== Data extract

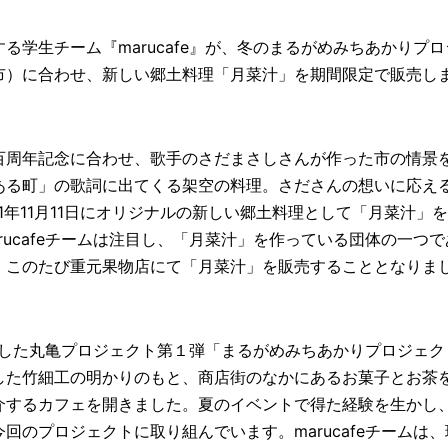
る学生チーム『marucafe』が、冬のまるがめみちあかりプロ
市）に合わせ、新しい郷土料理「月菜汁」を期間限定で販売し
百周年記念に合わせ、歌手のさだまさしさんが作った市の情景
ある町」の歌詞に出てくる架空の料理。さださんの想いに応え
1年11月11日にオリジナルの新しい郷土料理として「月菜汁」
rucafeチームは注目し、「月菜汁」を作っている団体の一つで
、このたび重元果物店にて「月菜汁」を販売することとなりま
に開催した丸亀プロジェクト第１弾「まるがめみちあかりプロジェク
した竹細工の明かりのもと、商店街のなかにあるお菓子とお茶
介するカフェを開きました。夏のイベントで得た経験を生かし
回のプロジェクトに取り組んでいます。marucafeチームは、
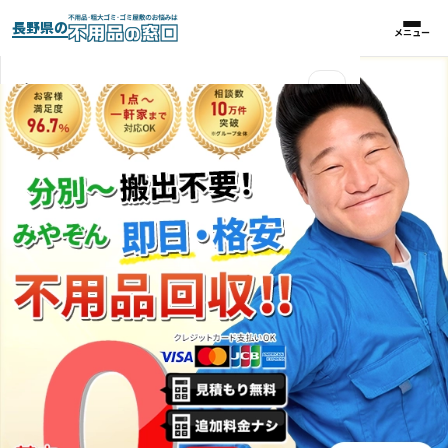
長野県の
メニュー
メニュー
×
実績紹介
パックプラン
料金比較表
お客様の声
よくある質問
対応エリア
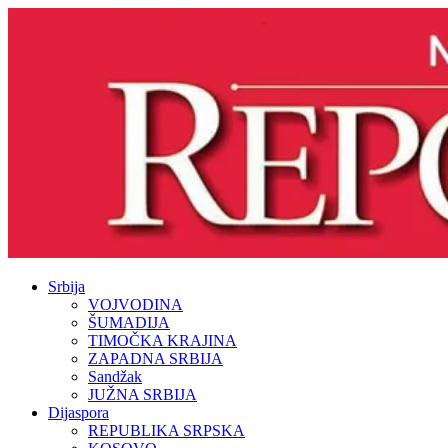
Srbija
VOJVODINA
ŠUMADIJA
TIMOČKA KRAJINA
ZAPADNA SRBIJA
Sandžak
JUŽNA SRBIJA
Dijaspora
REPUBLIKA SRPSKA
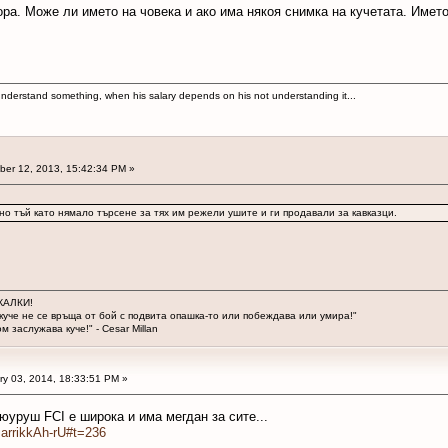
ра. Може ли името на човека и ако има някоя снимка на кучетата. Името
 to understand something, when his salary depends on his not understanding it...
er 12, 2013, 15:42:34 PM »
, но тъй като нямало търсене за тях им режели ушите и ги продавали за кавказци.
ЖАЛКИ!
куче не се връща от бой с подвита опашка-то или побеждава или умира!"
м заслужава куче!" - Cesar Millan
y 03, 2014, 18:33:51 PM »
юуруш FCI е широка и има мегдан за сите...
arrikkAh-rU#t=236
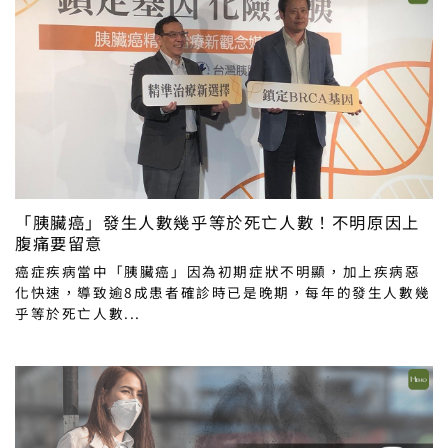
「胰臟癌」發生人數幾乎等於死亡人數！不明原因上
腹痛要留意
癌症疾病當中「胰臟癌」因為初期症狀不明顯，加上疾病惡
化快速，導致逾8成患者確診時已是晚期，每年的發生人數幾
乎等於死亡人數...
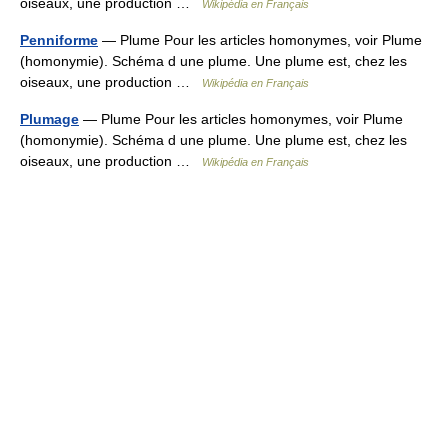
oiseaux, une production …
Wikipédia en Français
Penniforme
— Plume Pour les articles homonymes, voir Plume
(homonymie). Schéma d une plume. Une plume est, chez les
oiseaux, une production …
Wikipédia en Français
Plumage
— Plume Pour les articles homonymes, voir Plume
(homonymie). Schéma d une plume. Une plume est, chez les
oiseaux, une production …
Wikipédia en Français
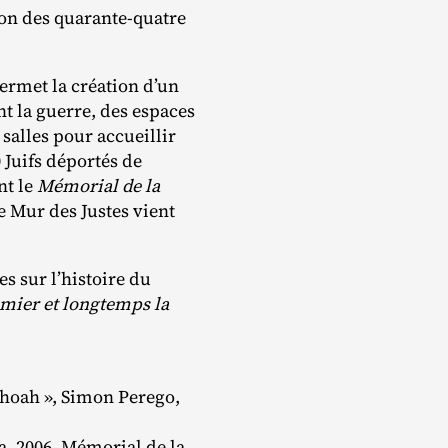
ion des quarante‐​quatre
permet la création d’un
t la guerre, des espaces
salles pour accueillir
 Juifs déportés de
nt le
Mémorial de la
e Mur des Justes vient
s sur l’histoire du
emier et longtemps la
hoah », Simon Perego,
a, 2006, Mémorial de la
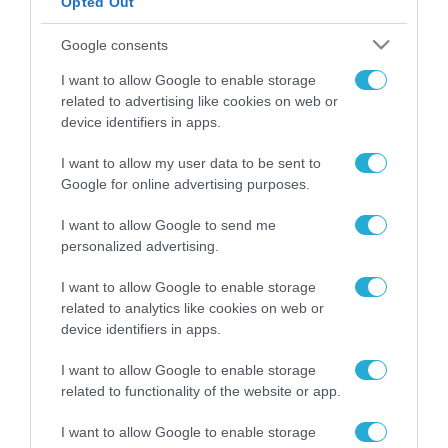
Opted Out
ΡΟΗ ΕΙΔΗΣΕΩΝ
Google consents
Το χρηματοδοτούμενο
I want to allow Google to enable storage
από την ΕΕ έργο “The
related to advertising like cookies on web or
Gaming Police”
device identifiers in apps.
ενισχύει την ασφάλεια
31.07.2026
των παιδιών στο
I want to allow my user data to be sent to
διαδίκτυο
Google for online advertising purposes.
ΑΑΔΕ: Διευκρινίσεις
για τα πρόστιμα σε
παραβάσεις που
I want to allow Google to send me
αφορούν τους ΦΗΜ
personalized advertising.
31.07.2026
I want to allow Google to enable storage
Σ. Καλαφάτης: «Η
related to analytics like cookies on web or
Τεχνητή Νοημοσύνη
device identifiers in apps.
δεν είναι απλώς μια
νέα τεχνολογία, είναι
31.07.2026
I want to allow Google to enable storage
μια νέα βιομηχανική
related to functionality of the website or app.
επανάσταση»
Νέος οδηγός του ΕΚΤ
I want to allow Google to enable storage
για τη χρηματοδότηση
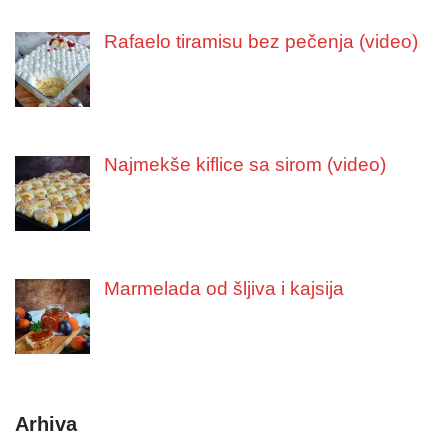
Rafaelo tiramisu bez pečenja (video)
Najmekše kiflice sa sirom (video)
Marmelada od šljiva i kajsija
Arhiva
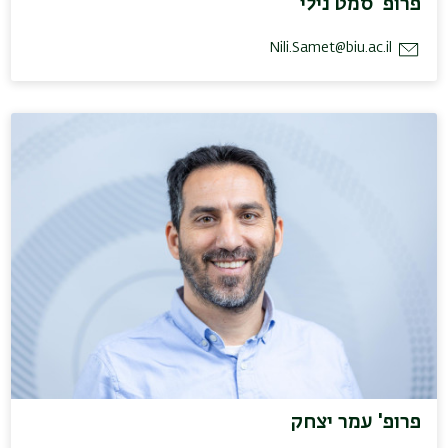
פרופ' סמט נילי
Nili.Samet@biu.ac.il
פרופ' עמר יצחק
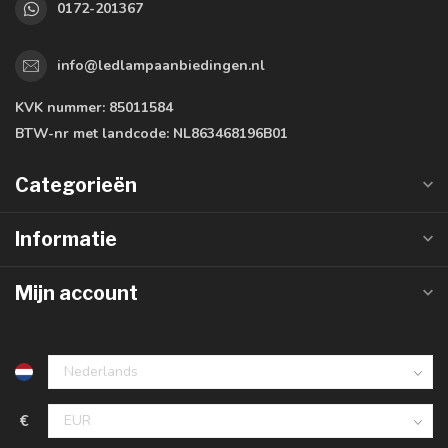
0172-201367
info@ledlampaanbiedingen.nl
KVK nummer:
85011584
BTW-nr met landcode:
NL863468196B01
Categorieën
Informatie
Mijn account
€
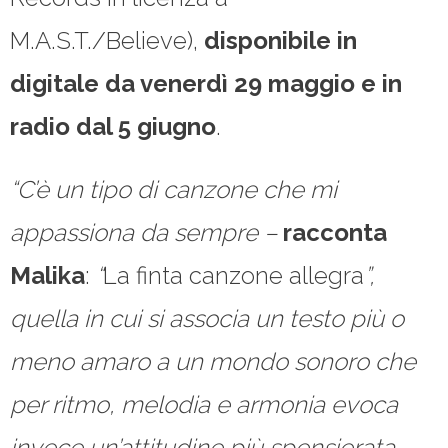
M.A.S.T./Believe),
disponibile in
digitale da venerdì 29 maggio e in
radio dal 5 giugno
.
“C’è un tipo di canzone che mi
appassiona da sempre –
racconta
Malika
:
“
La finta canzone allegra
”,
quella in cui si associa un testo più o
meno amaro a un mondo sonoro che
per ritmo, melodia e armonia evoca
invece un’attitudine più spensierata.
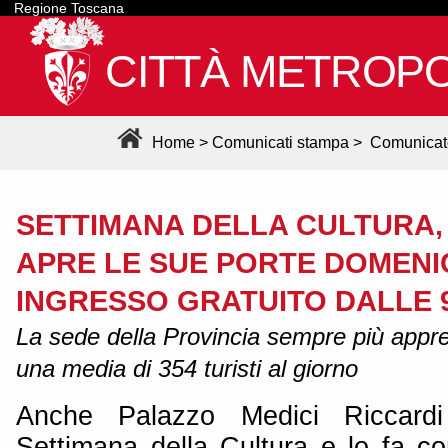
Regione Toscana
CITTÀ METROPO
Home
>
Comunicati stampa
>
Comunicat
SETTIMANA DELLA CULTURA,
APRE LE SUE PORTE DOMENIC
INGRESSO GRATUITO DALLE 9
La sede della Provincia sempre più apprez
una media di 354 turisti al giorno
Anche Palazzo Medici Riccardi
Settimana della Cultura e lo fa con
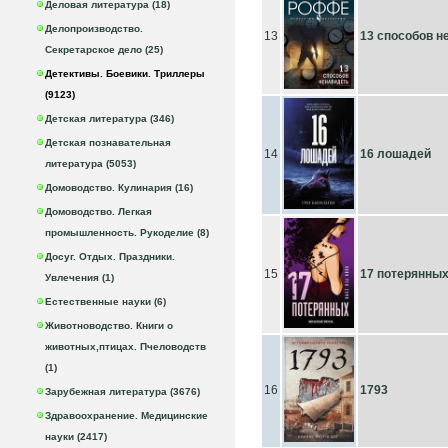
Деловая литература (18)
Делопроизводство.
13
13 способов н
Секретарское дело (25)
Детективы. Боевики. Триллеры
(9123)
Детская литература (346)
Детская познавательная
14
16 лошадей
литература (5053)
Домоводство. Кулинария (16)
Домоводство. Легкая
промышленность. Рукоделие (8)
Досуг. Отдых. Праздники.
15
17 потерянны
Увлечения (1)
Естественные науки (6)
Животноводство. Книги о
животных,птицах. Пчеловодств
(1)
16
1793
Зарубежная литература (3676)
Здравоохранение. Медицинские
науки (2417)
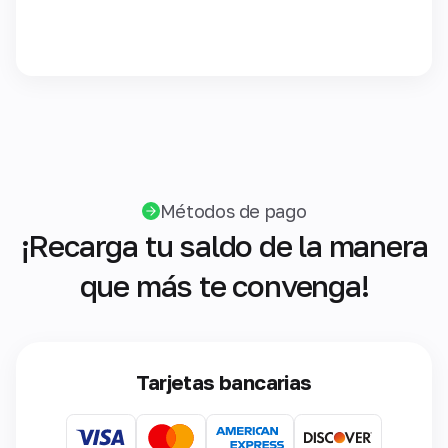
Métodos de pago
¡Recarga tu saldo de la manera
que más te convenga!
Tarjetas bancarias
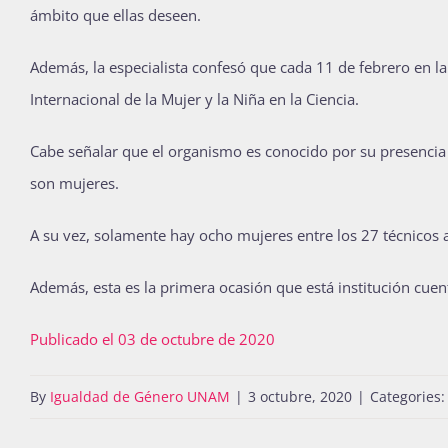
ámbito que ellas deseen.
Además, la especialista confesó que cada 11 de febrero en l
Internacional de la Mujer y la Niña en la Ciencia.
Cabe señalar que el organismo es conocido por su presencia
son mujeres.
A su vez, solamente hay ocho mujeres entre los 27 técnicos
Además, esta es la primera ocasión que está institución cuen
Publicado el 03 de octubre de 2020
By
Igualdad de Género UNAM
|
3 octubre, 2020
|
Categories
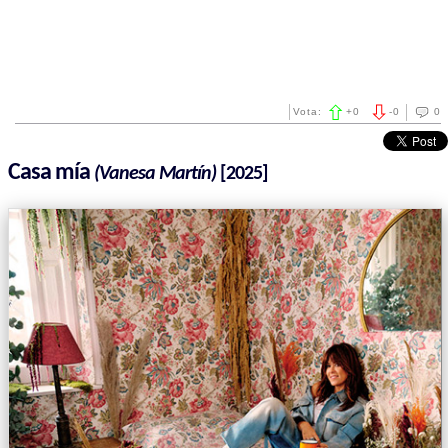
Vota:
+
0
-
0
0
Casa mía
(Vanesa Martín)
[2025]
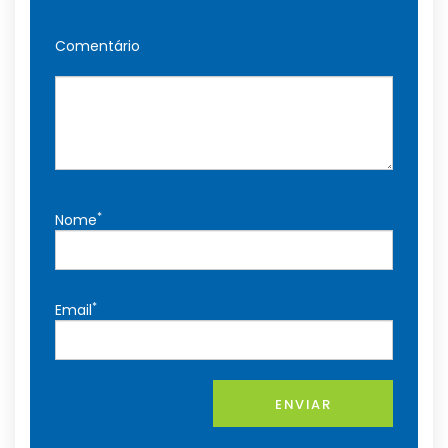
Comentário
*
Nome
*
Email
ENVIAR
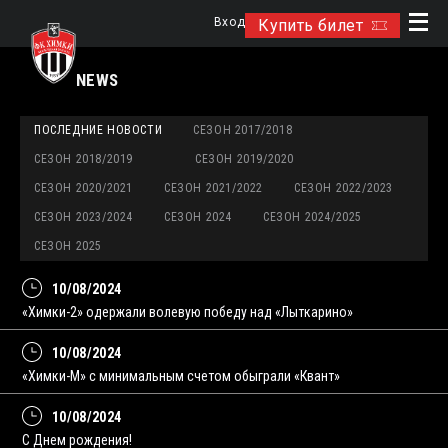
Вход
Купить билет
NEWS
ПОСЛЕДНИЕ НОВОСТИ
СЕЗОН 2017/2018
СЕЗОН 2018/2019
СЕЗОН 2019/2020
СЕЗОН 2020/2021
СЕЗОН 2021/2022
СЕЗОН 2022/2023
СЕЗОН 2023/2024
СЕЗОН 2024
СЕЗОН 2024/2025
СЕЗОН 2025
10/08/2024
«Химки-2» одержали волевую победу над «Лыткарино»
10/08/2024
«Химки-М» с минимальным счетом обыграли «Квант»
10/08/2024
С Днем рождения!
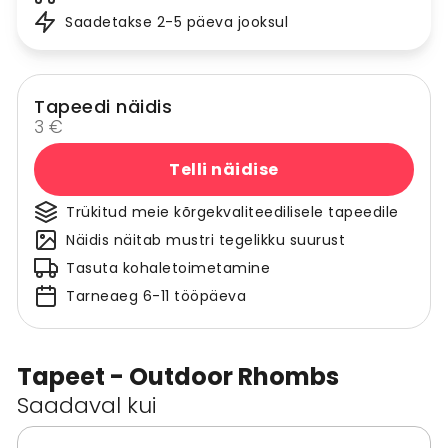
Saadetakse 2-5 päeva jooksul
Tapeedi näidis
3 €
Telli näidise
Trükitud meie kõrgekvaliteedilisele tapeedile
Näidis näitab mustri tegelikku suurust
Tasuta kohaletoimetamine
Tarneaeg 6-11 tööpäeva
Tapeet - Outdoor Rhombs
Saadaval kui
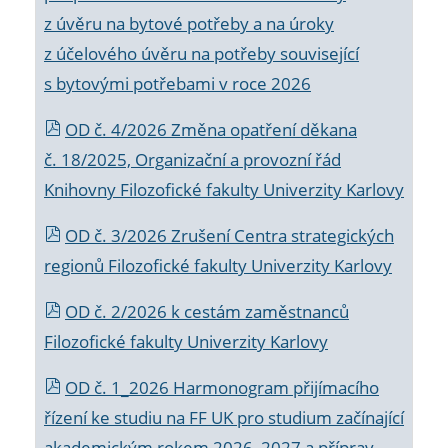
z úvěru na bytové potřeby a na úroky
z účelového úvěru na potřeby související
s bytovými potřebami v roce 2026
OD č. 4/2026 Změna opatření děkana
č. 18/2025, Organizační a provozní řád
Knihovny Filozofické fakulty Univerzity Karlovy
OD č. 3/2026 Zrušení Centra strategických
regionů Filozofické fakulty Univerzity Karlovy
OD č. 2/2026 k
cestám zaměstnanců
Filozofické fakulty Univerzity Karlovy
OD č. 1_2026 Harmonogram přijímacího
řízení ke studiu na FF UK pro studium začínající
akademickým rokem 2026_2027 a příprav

====

_Task details:_ If a line of the records includes the string "Домоводство", copy it out.

_Answer for the task:_
Домоводство. Кулинария (16)
Домоводство. Легкая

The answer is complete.